How to redirect xz's normal stdout when do tar | xz? - linux

I need to use a compressor like xz to compress huge tar archives.
I am fully aware of previous questions like
Create a tar.xz in one command
and
Utilizing multi core for tar+gzip/bzip compression/decompression
From them, I have found that this command line mostly works:
tar -cvf - paths_to_archive | xz -1 -T0 -v > OUTPUT_FILE.tar.xz
I use the pipe solution because I absolutely must be able to pass options to xz. In particular, xz is very CPU intensive, so I must use -T0 to use all available cores. This is why I am not using other possibilities, like tar's --use-compress-program, or -J options.
Unfortunately, I really want to capture all of tar and xz's log output (i.e. non-archive output) into a log file. In the example above, log outout is always generated by those -v options.
With the command line above, that log output is now printed on my terminal.
So, the problem is that when you use pipes to connect tar and xz as above, you cannot end the command line with something like
>Log_File 2>&1
because of that earlier
> OUTPUT_FILE.tar.xz
Is there a solution?
I tried wrapping in a subshell like this
(tar -cvf - paths_to_archive | xz -1 -T0 -v > OUTPUT_FILE.tar.xz) >Log_File 2>&1
but that did not work.

The normal stdout of tar is the tarball, and the normal stdout of xz is the compressed file. None of these things are logs that you should want to capture. All logging other than the output files themselves are written exclusively to stderr for both processes.
Consequently, you need only redirect stderr, and must not redirect stdout unless you want your output file mixed up with your logging.
{ tar -cvf - paths_to_archive | xz -1 -T0 -v > OUTPUT_FILE.tar.xz; } 2>Log_File
By the way -- if you're curious about why xz -v prints more content when its output goes to the TTY, the answer is in this line of message.c: The progress_automatic flag (telling xz to set a timer to trigger a SIGALRM -- which it treats as an indication that status should be printed -- every second) is only set when isatty(STDERR_FILENO) is true. Thus, after stderr has been redirected to a file, xz no longer prints this output at all; the problem is not that it isn't correctly redirected, but that it no longer exists.
You can, however, send SIGALRM to xz every second from your own code, if you're really so inclined:
{
xz -1 -T0 -v > OUTPUT_FILE.tar.xz < <(tar -cvf - paths_to_archive) & xz_pid=$!
while sleep 1; do
kill -ALRM "$xz_pid" || break
done
wait "$xz_pid"
} 2>Log_File
(Code that avoids rounding up the time needed for xz to execute to the nearest second is possible, but left as an exercise to the reader).

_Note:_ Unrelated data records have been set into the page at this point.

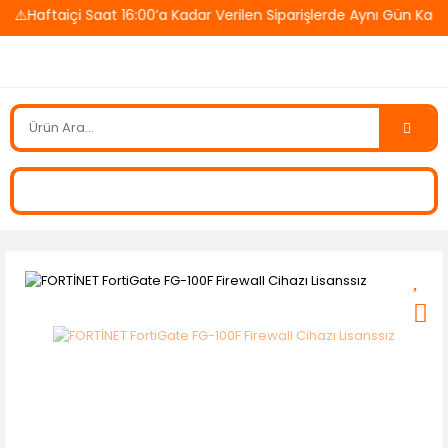
️Haftaiçi Saat 16:00’a Kadar Verilen Siparişlerde Aynı Gün Karg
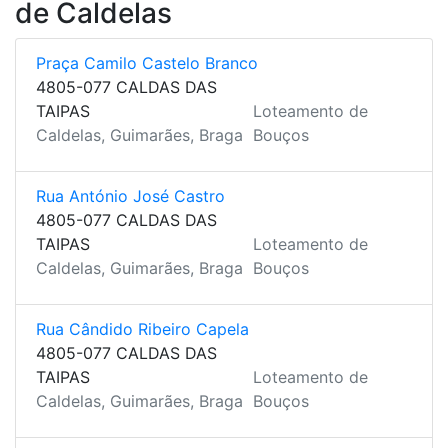
de Caldelas
Praça Camilo Castelo Branco
4805-077 CALDAS DAS
TAIPAS
Loteamento de
Caldelas, Guimarães, Braga
Bouços
Rua António José Castro
4805-077 CALDAS DAS
TAIPAS
Loteamento de
Caldelas, Guimarães, Braga
Bouços
Rua Cândido Ribeiro Capela
4805-077 CALDAS DAS
TAIPAS
Loteamento de
Caldelas, Guimarães, Braga
Bouços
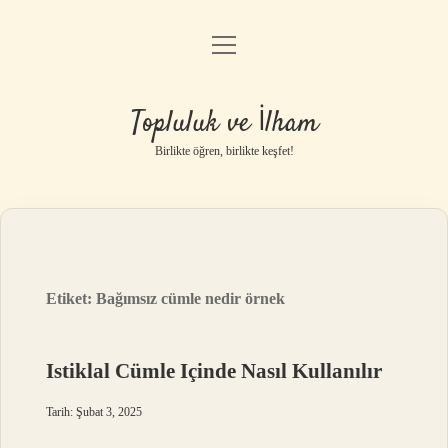
menüyü
Anasayfa
aç
Gizlilik Politikası
Topluluk ve İlham
Yasal Uyarı
Birlikte öğren, birlikte keşfet!
Hakkımızda
Etiket:
Bağımsız cümle nedir örnek
Istiklal Cümle Içinde Nasıl Kullanılır
Tarih: Şubat 3, 2025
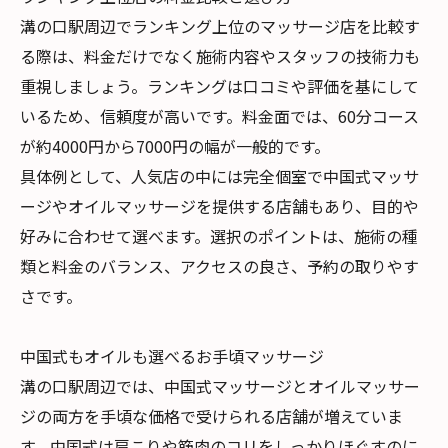
溝の口駅周辺でランキング上位のマッサージ店を比較す
る際は、料金だけでなく施術内容やスタッフの技術力も
重視しましょう。ランキングは口コミや評価を基にして
いるため、信頼度が高いです。料金面では、60分コース
が約4000円から7000円の幅が一般的です。
具体例として、人気店の中には完全個室で中国式マッサ
ージやオイルマッサージを提供する店舗もあり、目的や
好みに合わせて選べます。選択のポイントは、施術の種
類と料金のバランス、アクセスの良さ、予約の取りやす
さです。
中国式もオイルも選べるお手頃マッサージ
溝の口駅周辺では、中国式マッサージとオイルマッサー
ジの両方を手頃な価格で受けられる店舗が増えていま
す。中国式は肩こりや筋肉のコリをしっかりほぐすのに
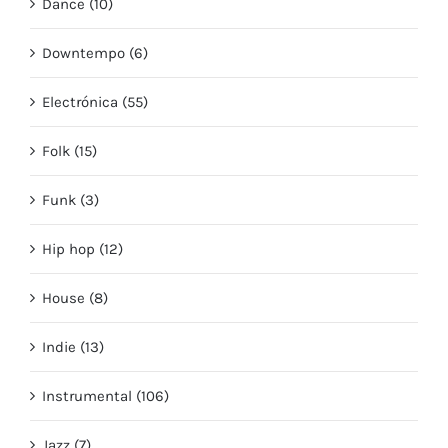
Dance (10)
Downtempo (6)
Electrónica (55)
Folk (15)
Funk (3)
Hip hop (12)
House (8)
Indie (13)
Instrumental (106)
Jazz (7)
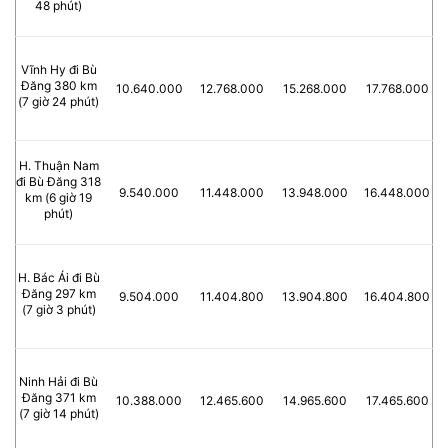
48 phút)
Vĩnh Hy đi Bù
Đăng 380 km
10.640.000
12.768.000
15.268.000
17.768.000
(7 giờ 24 phút)
H. Thuận Nam
đi Bù Đăng 318
9.540.000
11.448.000
13.948.000
16.448.000
km (6 giờ 19
phút)
H. Bác Ái đi Bù
Đăng 297 km
9.504.000
11.404.800
13.904.800
16.404.800
(7 giờ 3 phút)
Ninh Hải đi Bù
Đăng 371 km
10.388.000
12.465.600
14.965.600
17.465.600
(7 giờ 14 phút)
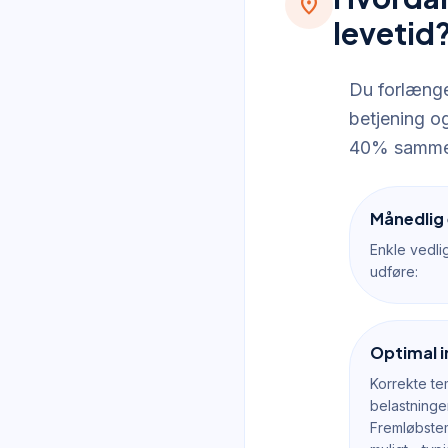
location_on
levetid
Du forlænge
betjening o
40% sammen
Månedlig 
Enkle vedl
udføre:
Optimal i
Korrekte te
belastning
Fremløbste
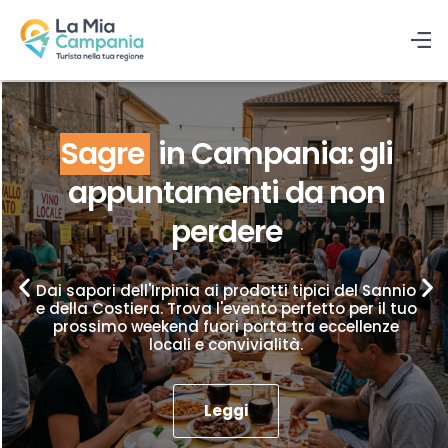
Sagre
in Campania: gli
appuntamenti da non
perdere
Dai sapori dell'Irpinia ai prodotti tipici del Sannio
e della Costiera. Trova l'evento perfetto per il tuo
prossimo weekend fuori porta tra eccellenze
locali e convivialità.
Leggi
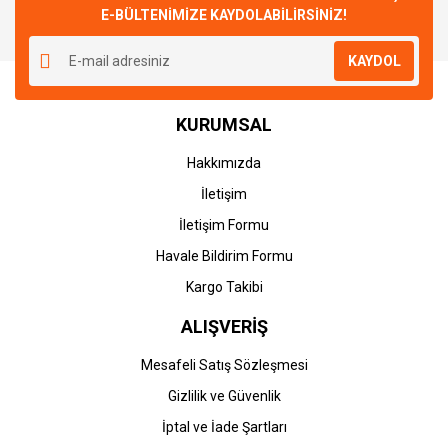
E-BÜLTENİMİZE KAYDOLABİLİRSİNİZ!
Yorum Yaz
Ürün resmi kalitesiz, bozuk veya görüntülenemiyor.
KAYDOL
Ürün açıklamasında eksik bilgiler bulunuyor.
Ürün bilgilerinde hatalar bulunuyor.
KURUMSAL
Ürün fiyatı diğer sitelerden daha pahalı.
Bu ürüne benzer farklı alternatifler olmalı.
Hakkımızda
İletişim
İletişim Formu
Havale Bildirim Formu
Gönder
Kargo Takibi
ALIŞVERİŞ
Mesafeli Satış Sözleşmesi
Gizlilik ve Güvenlik
İptal ve İade Şartları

First -cvf - can be replaced by cv.
But the normal stdout-output of tar cvf - is the tar file which is piped into xz. Not sure if I completely understand, maybe this:
tar cv paths | xz -1 -T0 > OUTPUT.tar.xz 2> LOG.stderr
or
tar cv paths 2> LOG.stderr | xz -1 -T0 > OUTPUT.tar.xz
or
tar cv paths 2> LOG.tar.stderr | xz -1 -T0 > OUTPUT.tar.xz 2> LOG.xz.stderr
Not sure if -T0 is implemented yet, which version of xz do you use? (Maybe https://github.com/vasi/pixz is worth a closer look) The pv program, installed with sudo apt-get install pv on some systems, is better at showing progress for pipes than xz -v. It will tell you the progress as a percentage with an ETA:
size=$(du -bc path1 path2 | tail -1 | awk '{print$1}')
tar c paths 2> LOG.stderr | pv -s$size | xz -1 -T0 > OUTPUT.tar.xz

Related

How to pass through each file that's completed tar xzf decompression to a bash loop?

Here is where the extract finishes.